- WHAT YOU SHOULD DO
Given the entries below, would you transcribe exactly the lines starting at the one with "anschließend an die entspreche" and ending at the one with "für Ihren Umzug", both kept, pictures omitted, nothing extra?

BEGIN DATA EXTRACTS

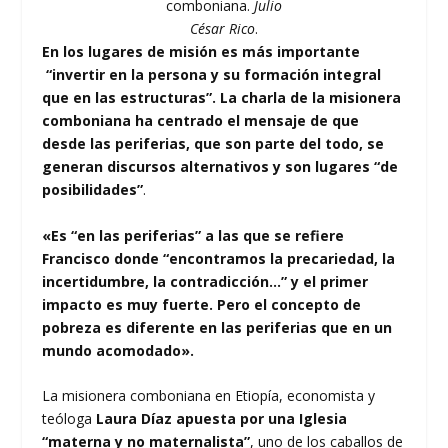
comboniana.
Julio
César Rico
.
En los lugares de misión es más importante
“invertir en la persona y su formación integral
que en las estructuras”. La charla de la misionera
comboniana ha centrado el mensaje de que
desde las periferias, que son parte del todo, se
generan discursos alternativos y son lugares “de
posibilidades”
.
«Es “en las periferias” a las que se refiere
Francisco donde “encontramos la precariedad, la
incertidumbre, la contradicción…” y el primer
impacto es muy fuerte. Pero el concepto de
pobreza es diferente en las periferias que en un
mundo acomodado».
La misionera comboniana en Etiopía, economista y
teóloga
Laura Díaz apuesta por una Iglesia
“materna y no maternalista”
, uno de los caballos de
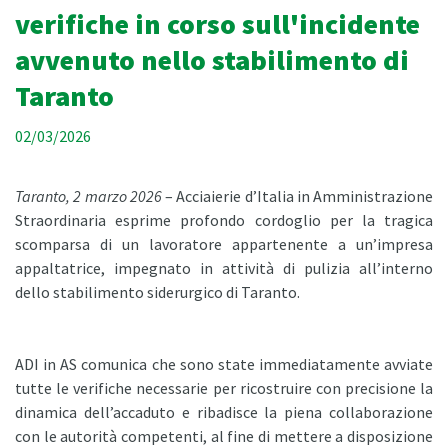
verifiche in corso sull'incidente
avvenuto nello stabilimento di
Taranto
02/03/2026
Taranto, 2 marzo 2026
– Acciaierie d’Italia in Amministrazione
Straordinaria esprime profondo cordoglio per la tragica
scomparsa di un lavoratore appartenente a un’impresa
appaltatrice, impegnato in attività di pulizia all’interno
dello stabilimento siderurgico di Taranto.
ADI in AS comunica che sono state immediatamente avviate
tutte le verifiche necessarie per ricostruire con precisione la
dinamica dell’accaduto e ribadisce la piena collaborazione
con le autorità competenti, al fine di mettere a disposizione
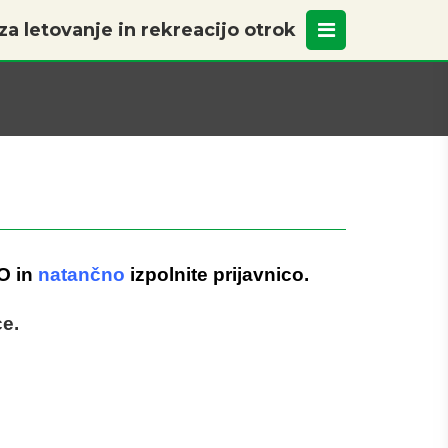
a letovanje in rekreacijo otrok
O in
natančno
izpolnite prijavnico.
ce.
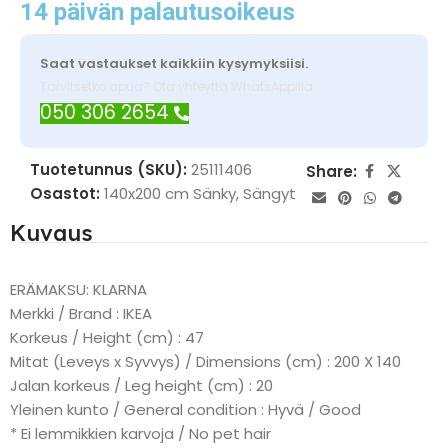
14 päivän palautusoikeus
Saat vastaukset kaikkiin kysymyksiisi.
Tarvitsetko apua? Ota yhteyttä WhatsAppilla
050 306 2654
Tuotetunnus (SKU):
25111406
Share:
Osastot:
140x200 cm Sänky
,
Sängyt
Kuvaus
ERÄMAKSU: KLARNA
Merkki / Brand : IKEA
Korkeus / Height (cm) : 47
Mitat (Leveys x Syvvys) / Dimensions (cm) : 200 X 140
Jalan korkeus / Leg height (cm) : 20
Yleinen kunto / General condition : Hyvä / Good
* Ei lemmikkien karvoja / No pet hair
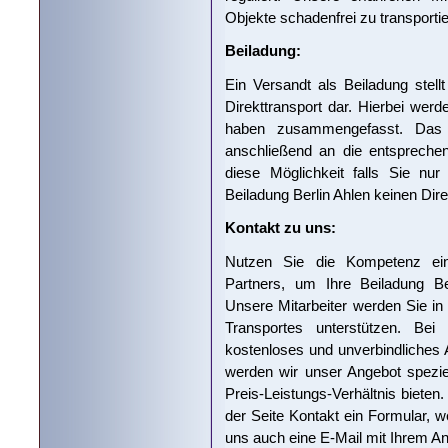
Objekte schadenfrei zu transportie
Beiladung:
Ein Versandt als Beiladung stell
Direkttransport dar. Hierbei werd
haben zusammengefasst. Das T
anschließend an die entspreche
diese Möglichkeit falls Sie nu
Beiladung Berlin Ahlen keinen Direk
Kontakt zu uns:
Nutzen Sie die Kompetenz eine
Partners, um Ihre Beiladung Ber
Unsere Mitarbeiter werden Sie i
Transportes unterstützen. Bei
kostenloses und unverbindliches A
werden wir unser Angebot spezie
Preis-Leistungs-Verhältnis bieten
der Seite Kontakt ein Formular, 
uns auch eine E-Mail mit Ihrem 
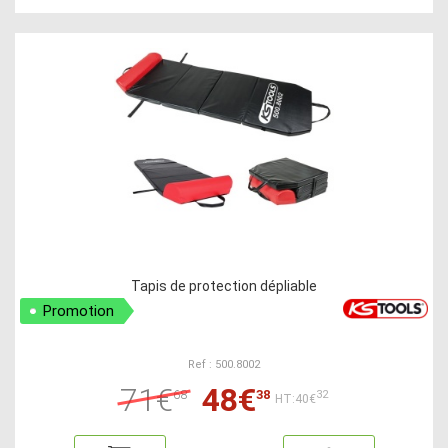
Tapis de protection dépliable
Promotion
Ref : 500.8002
71€
48€
68
38
32
HT:40€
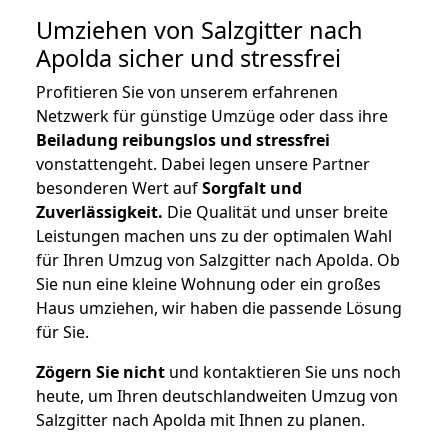
Umziehen von
Salzgitter nach
Apolda
sicher und stressfrei
Profitieren Sie von unserem erfahrenen
Netzwerk für günstige Umzüge oder dass ihre
Beiladung reibungslos und stressfrei
vonstattengeht. Dabei legen unsere Partner
besonderen Wert auf
Sorgfalt und
Zuverlässigkeit.
Die Qualität und unser breite
Leistungen machen uns zu der optimalen Wahl
für Ihren Umzug von Salzgitter nach Apolda. Ob
Sie nun eine kleine Wohnung oder ein großes
Haus umziehen, wir haben die passende Lösung
für Sie.
Zögern Sie nicht
und kontaktieren Sie uns noch
heute, um Ihren deutschlandweiten Umzug von
Salzgitter nach Apolda mit Ihnen zu planen.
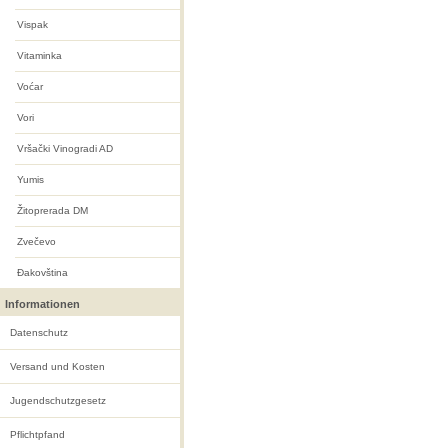
Vispak
Vitaminka
Voćar
Vori
Vršački Vinogradi AD
Yumis
Žitoprerada DM
Zvečevo
Ðakovština
Informationen
Datenschutz
Versand und Kosten
Jugendschutzgesetz
Pflichtpfand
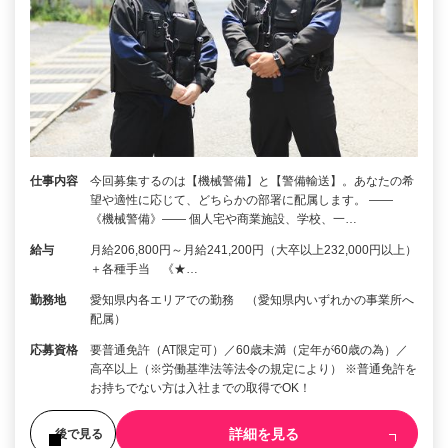
仕事内容
今回募集するのは【機械警備】と【警備輸送】。あなたの希
望や適性に応じて、どちらかの部署に配属します。 ――
《機械警備》―― 個人宅や商業施設、学校、一…
給与
月給206,800円～月給241,200円（大卒以上232,000円以上）
＋各種手当 《★…
勤務地
愛知県内各エリアでの勤務 （愛知県内いずれかの事業所へ
配属）
応募資格
要普通免許（AT限定可）／60歳未満（定年が60歳の為）／
高卒以上（※労働基準法等法令の規定により） ※普通免許を
お持ちでない方は入社までの取得でOK！
詳細を見る
後で見る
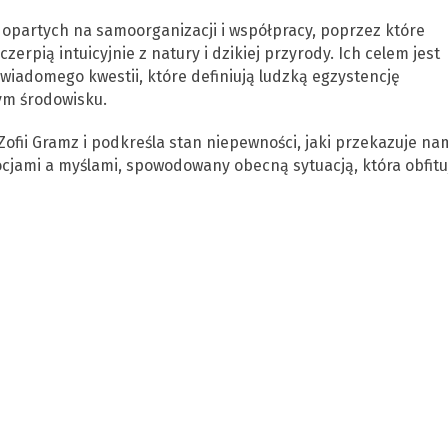
 opartych na samoorganizacji i współpracy, poprzez które
erpią intuicyjnie z natury i dzikiej przyrody. Ich celem jest
wiadomego kwestii, które definiują ludzką egzystencję
ym środowisku.
ofii Gramz i podkreśla stan niepewności, jaki przekazuje na
cjami a myślami, spowodowany obecną sytuacją, która obfitu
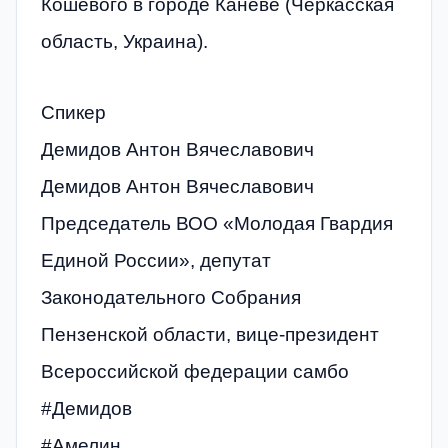
Кошевого в городе Каневе (Черкасская
область, Украина).
Спикер
Демидов Антон Вячеславович
Демидов Антон Вячеславович
Председатель ВОО «Молодая Гвардия
Единой России», депутат
Законодательного Собрания
Пензенской области, вице-президент
Всероссийской федерации самбо
#Демидов
#Амелин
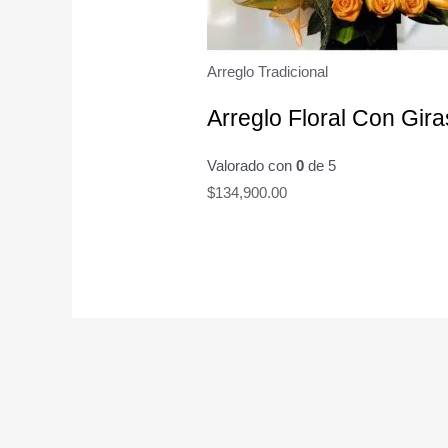
Arreglo Tradicional
Arreglo Floral Con Gira
Valorado con
0
de 5
$
134,900.00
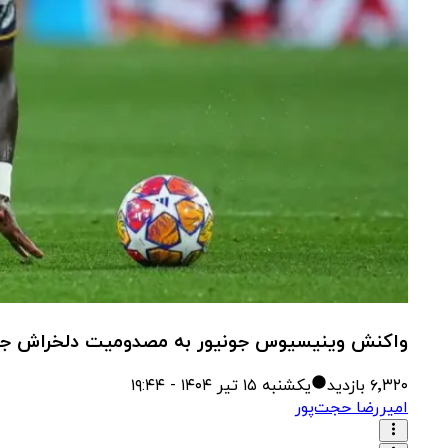
واکنش وینیسیوس جونیور به مصدومیت دلخراش جم
۶٬۳۲۰
بازدید
یکشنبه ۱۵ تیر ۱۴۰۴ - ۱۹:۴۴
امیررضا حجت‌پور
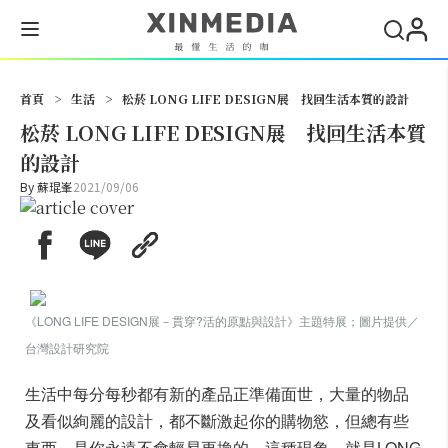
搜尋
首頁
>
生活
>
松菸 LONG LIFE DESIGN展 找回生活本質的設計
松菸 LONG LIFE DESIGN展 找回生活本質
的設計
By
蘇琨峯
2021/09/06
《LONG LIFE DESIGN展－貫穿?活的原點與設計》主題特展；圖片提供／
台灣設計研究院
生活中每分每秒都有新的產品正準備面世，大量的物品
及看似絢麗的設計，都不斷激起你的購物慾，但總有些
東西，是你永遠不會輕易更換的，這種現象，就是LONG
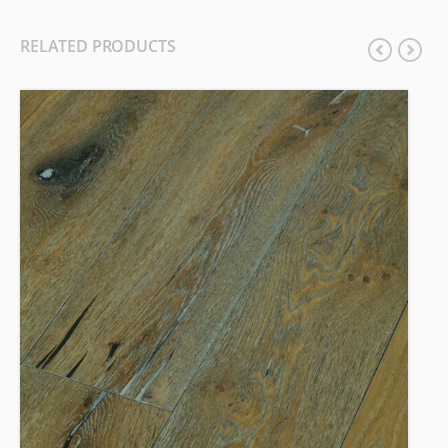
RELATED PRODUCTS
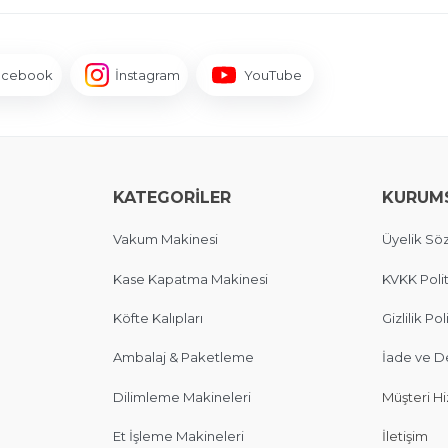
acebook
İnstagram
YouTube
KATEGORİLER
KURUM
Vakum Makinesi
Üyelik Sö
Kase Kapatma Makinesi
KVKK Polit
Köfte Kalıpları
Gizlilik Pol
Ambalaj & Paketleme
İade ve D
Dilimleme Makineleri
Müşteri Hi
Et İşleme Makineleri
İletişim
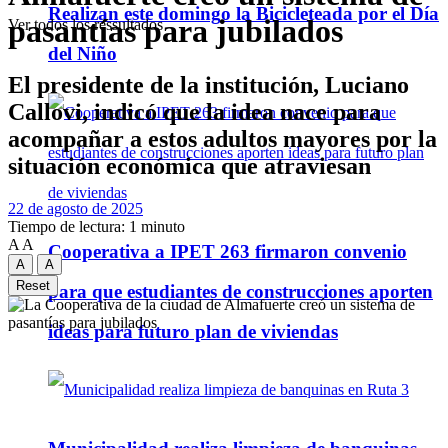
Realizan este domingo la Bicicleteada por el Día
pasantías para jubilados
Ver todos los ressultados
del Niño
El presidente de la institución, Luciano
Callovi, indicó que la idea nace para
acompañar a estos adultos mayores por la
situación económica que atraviesan
22 de agosto de 2025
Tiempo de lectura: 1 minuto
A
A
Cooperativa a IPET 263 firmaron convenio
A
A
Reset
para que estudiantes de construcciones aporten
ideas para futuro plan de viviendas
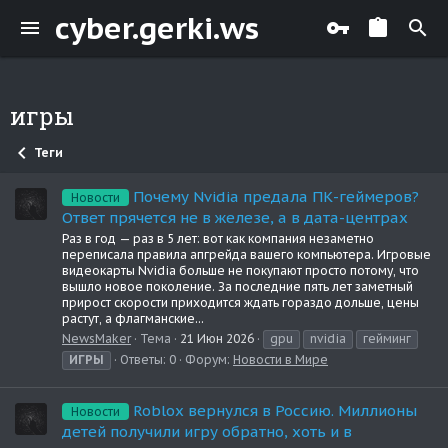
cyber.gerki.ws
игры
Теги
Почему Nvidia предала ПК-геймеров?
Новости
Ответ прячется не в железе, а в дата-центрах
Раз в год — раз в 5 лет: вот как компания незаметно
переписала правила апгрейда вашего компьютера. Игровые
видеокарты Nvidia больше не покупают просто потому, что
вышло новое поколение. За последние пять лет заметный
прирост скорости приходится ждать гораздо дольше, цены
растут, а флагманские...
NewsMaker
Тема
21 Июн 2026
gpu
nvidia
гейминг
ИГРЫ
Ответы: 0
Форум:
Новости в Мире
Roblox вернулся в Россию. Миллионы
Новости
детей получили игру обратно, хоть и в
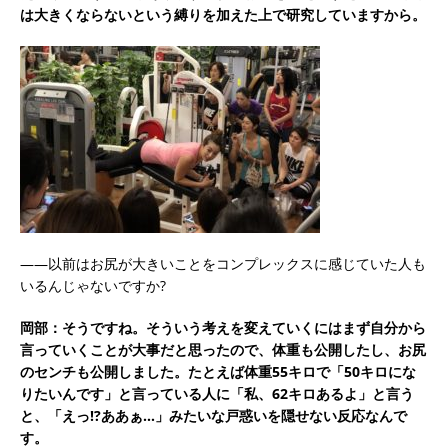
は大きくならないという縛りを加えた上で研究していますから。
――以前はお尻が大きいことをコンプレックスに感じていた人も
いるんじゃないですか?
岡部：そうですね。そういう考えを変えていくにはまず自分から
言っていくことが大事だと思ったので、体重も公開したし、お尻
のセンチも公開しました。たとえば体重55キロで「50キロにな
りたいんです」と言っている人に「私、62キロあるよ」と言う
と、「えっ!?ああぁ…」みたいな戸惑いを隠せない反応なんで
す。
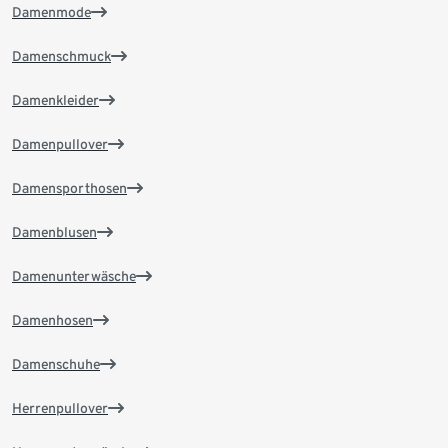
Damenmode
Damenschmuck
Damenkleider
Damenpullover
Damensporthosen
Damenblusen
Damenunterwäsche
Damenhosen
Damenschuhe
Herrenpullover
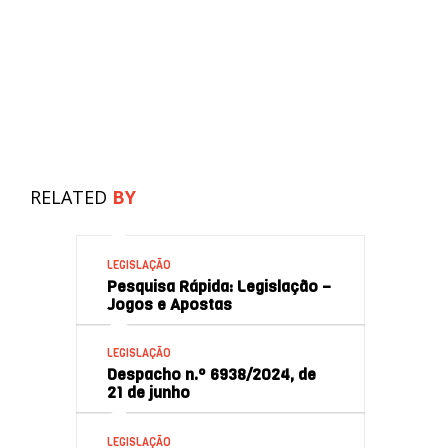
RELATED
BY
LEGISLAÇÃO
Pesquisa Rápida: Legislação –
Jogos e Apostas
LEGISLAÇÃO
Despacho n.º 6938/2024, de
21 de junho
LEGISLAÇÃO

END DATA EXTRACTS

- EXERCISE RESPONSE
anschließend an die entspreche
diese Möglichkeit falls Sie nu
Beiladung Berlin Ahlen keinen Direk
Kontakt zu uns:
Nutzen Sie die Kompetenz eine
Partners, um Ihre Beiladung Ber
Unsere Mitarbeiter werden Sie i
Transportes unterstützen. Bei
kostenloses und unverbindliches A
werden wir unser Angebot spezie
Preis-Leistungs-Verhältnis bieten
der Seite Kontakt ein Formular, 
uns auch eine E-Mail mit Ihrem 
Tapis de protection dépliable
Promotion
Ref : 500.8002
71€
48€
68
38
32
HT:40€
Umziehen von
Salzgitter nach
Apolda
sicher und stressfrei
Profitieren Sie von unserem erfahrenen
Netzwerk für günstige Umzüge oder dass ihre
Beiladung reibungslos und stressfrei
vonstattengeht. Dabei legen unsere Partner
besonderen Wert auf
Sorgfalt und
Zuverlässigkeit.
Die Qualität und unser breite
Leistungen machen uns zu der optimalen Wahl
für Ihren Umzug von Salzgitter nach Apolda. Ob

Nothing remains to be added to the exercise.